Try it: When you reach the line containing "Perpustakaan", begin reproducing the material exactly, stop after the line containing "Assassin’s Creed x RAID Shadow Legends – Das", and leave out any pictures along the way.

[Supplied entries]

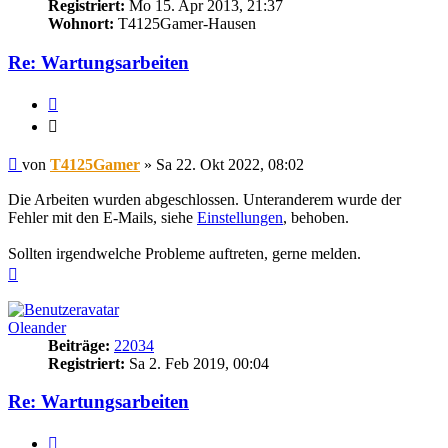
Registriert:
Mo 15. Apr 2013, 21:37
Wohnort:
T4125Gamer-Hausen
Re: Wartungsarbeiten
Zitieren
Zitieren
Beitrag
von
T4125Gamer
»
Sa 22. Okt 2022, 08:02
Die Arbeiten wurden abgeschlossen. Unteranderem wurde der
Fehler mit den E-Mails, siehe
Einstellungen
, behoben.
Sollten irgendwelche Probleme auftreten, gerne melden.
Nach
oben
Oleander
Beiträge:
22034
Registriert:
Sa 2. Feb 2019, 00:04
Re: Wartungsarbeiten
Zitieren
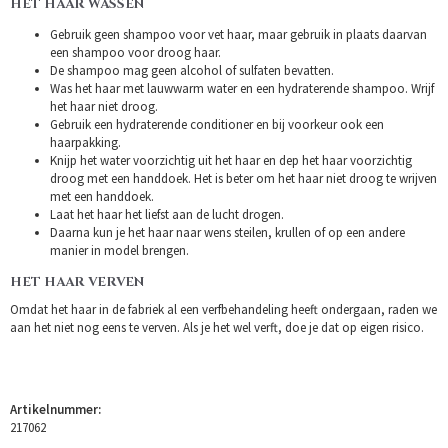
HET HAAR WASSEN
Gebruik geen shampoo voor vet haar, maar gebruik in plaats daarvan
een shampoo voor droog haar.
De shampoo mag geen alcohol of sulfaten bevatten.
Was het haar met lauwwarm water en een hydraterende shampoo. Wrijf
het haar niet droog.
Gebruik een hydraterende conditioner en bij voorkeur ook een
haarpakking.
Knijp het water voorzichtig uit het haar en dep het haar voorzichtig
droog met een handdoek. Het is beter om het haar niet droog te wrijven
met een handdoek.
Laat het haar het liefst aan de lucht drogen.
Daarna kun je het haar naar wens steilen, krullen of op een andere
manier in model brengen.
HET HAAR VERVEN
Omdat het haar in de fabriek al een verfbehandeling heeft ondergaan, raden we
aan het niet nog eens te verven. Als je het wel verft, doe je dat op eigen risico.
Artikelnummer:
217062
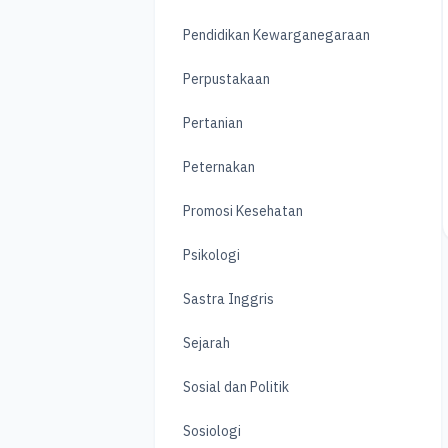
Pendidikan Kewarganegaraan
Perpustakaan
Pertanian
Peternakan
Promosi Kesehatan
Psikologi
Sastra Inggris
Sejarah
Sosial dan Politik
Sosiologi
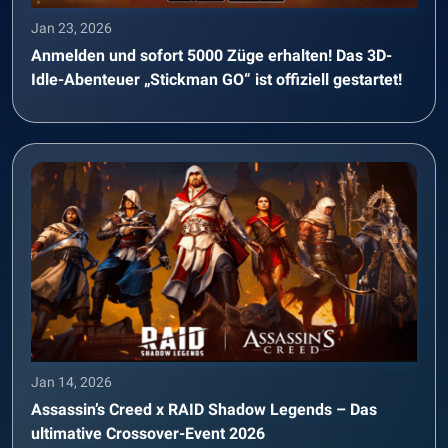
Jan 23, 2026
Anmelden und sofort 5000 Züge erhalten! Das 3D-
Idle-Abenteuer „Stickman GO“ ist offiziell gestartet!
Jan 14, 2026
Assassin’s Creed x RAID Shadow Legends – Das
ultimative Crossover-Event 2026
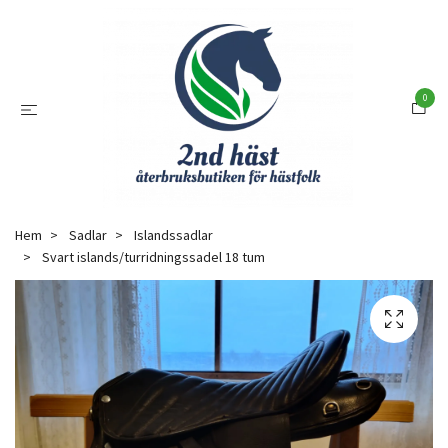
0
Hem
Sadlar
Islandssadlar
Svart islands/turridningssadel 18 tum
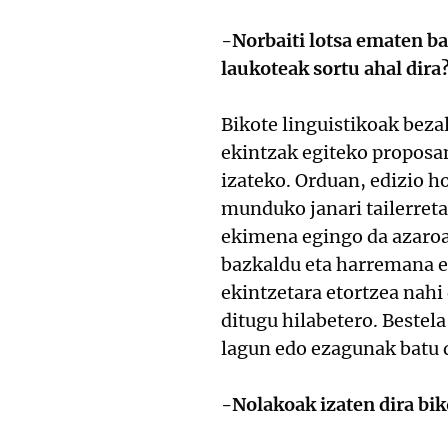
-Norbaiti lotsa ematen ba
laukoteak sortu ahal dira
Bikote linguistikoak beza
ekintzak egiteko proposa
izateko. Orduan, edizio h
munduko janari tailerreta
ekimena egingo da azaroan
bazkaldu eta harremana e
ekintzetara etortzea nahi 
ditugu hilabetero. Bestela
lagun edo ezagunak batu d
-Nolakoak izaten dira bik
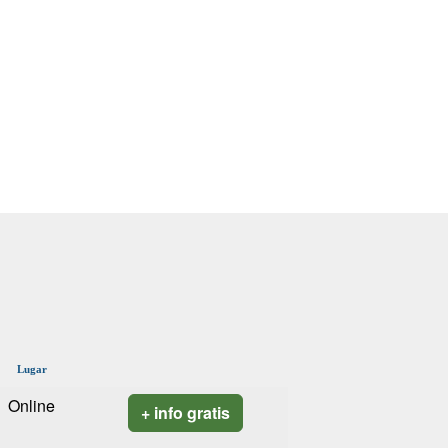
Lugar
Online
+ info gratis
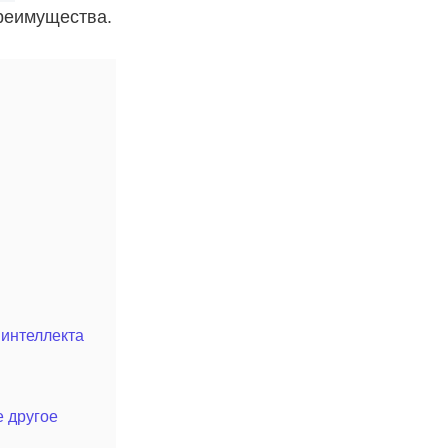
преимущества.
 интеллекта
е другое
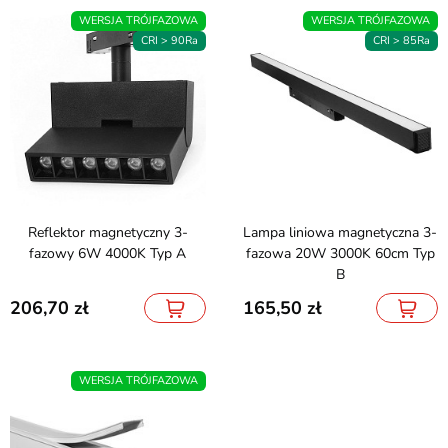
WERSJA TRÓJFAZOWA
WERSJA TRÓJFAZOWA
CRI > 90Ra
CRI > 85Ra
Reflektor magnetyczny 3-
Lampa liniowa magnetyczna 3-
fazowy 6W 4000K Typ A
fazowa 20W 3000K 60cm Typ
B
206,70
165,50
WERSJA TRÓJFAZOWA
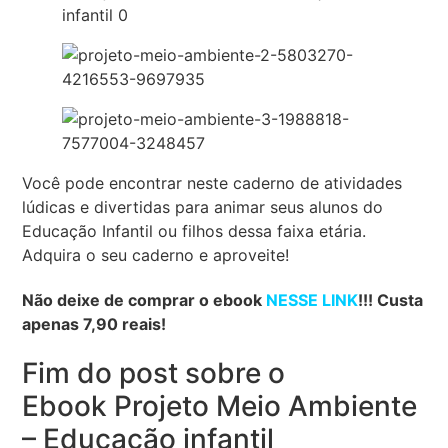
Você pode encontrar neste caderno de atividades
lúdicas e divertidas para animar seus alunos do
Educação Infantil ou filhos dessa faixa etária.
Adquira o seu caderno e aproveite!
Não deixe de comprar o ebook
NESSE LINK
!!! Custa
apenas 7,90 reais!
Fim do post sobre o
Ebook Projeto Meio Ambiente
– Educação infantil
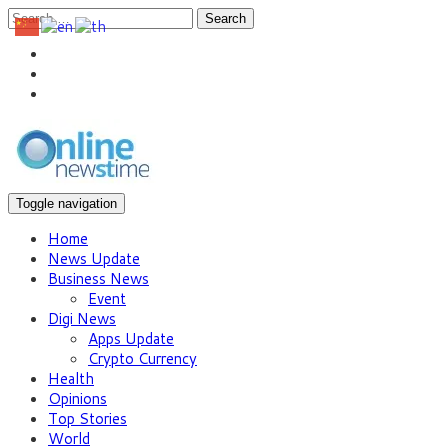
Search
Toggle navigation
Home
News Update
Business News
Event
Digi News
Apps Update
Crypto Currency
Health
Opinions
Top Stories
World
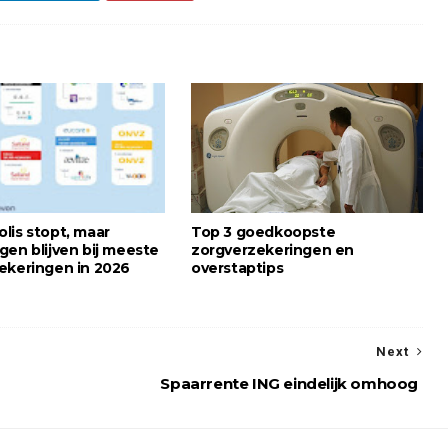
lis stopt, maar
Top 3 goedkoopste
gen blijven bij meeste
zorgverzekeringen en
ekeringen in 2026
overstaptips
Next
Spaarrente ING eindelijk omhoog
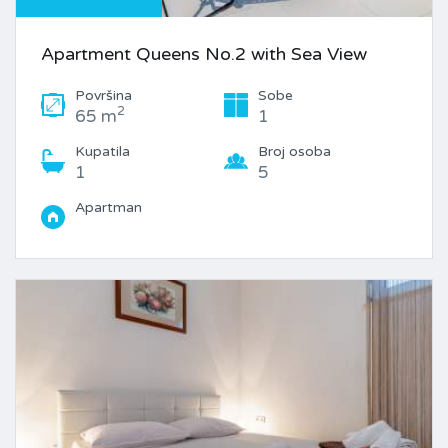
Apartment Queens No.2 with Sea View
Površina
Sobe
2
65 m
1
Kupatila
Broj osoba
1
5
Apartman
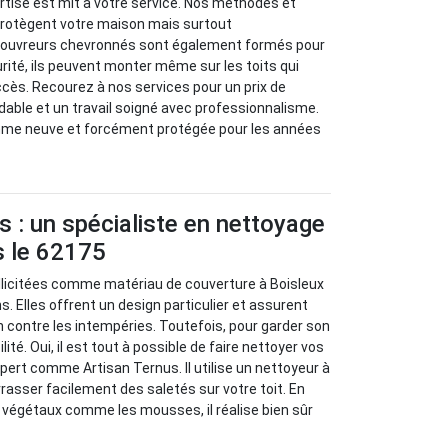
ertise est mit à votre service. Nos méthodes et
protègent votre maison mais surtout
couvreurs chevronnés sont également formés pour
urité, ils peuvent monter même sur les toits qui
accès. Recourez à nos services pour un prix de
dable et un travail soigné avec professionnalisme.
mme neuve et forcément protégée pour les années
s : un spécialiste en nettoyage
s le 62175
ollicitées comme matériau de couverture à Boisleux
. Elles offrent un design particulier et assurent
n contre les intempéries. Toutefois, pour garder son
ité. Oui, il est tout à possible de faire nettoyer vos
xpert comme Artisan Ternus. Il utilise un nettoyeur à
rasser facilement des saletés sur votre toit. En
 végétaux comme les mousses, il réalise bien sûr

[/Supplied entries]

Result of this task:
Perpustakaan
Pertanian
Peternakan
Promosi Kesehatan
Psikologi
Sastra Inggris
Sejarah
Sosial dan Politik
Sosiologi
Jan 23, 2026
Anmelden und sofort 5000 Züge erhalten! Das 3D-
Idle-Abenteuer „Stickman GO“ ist offiziell gestartet!
Jan 14, 2026
Assassin’s Creed x RAID Shadow Legends – Das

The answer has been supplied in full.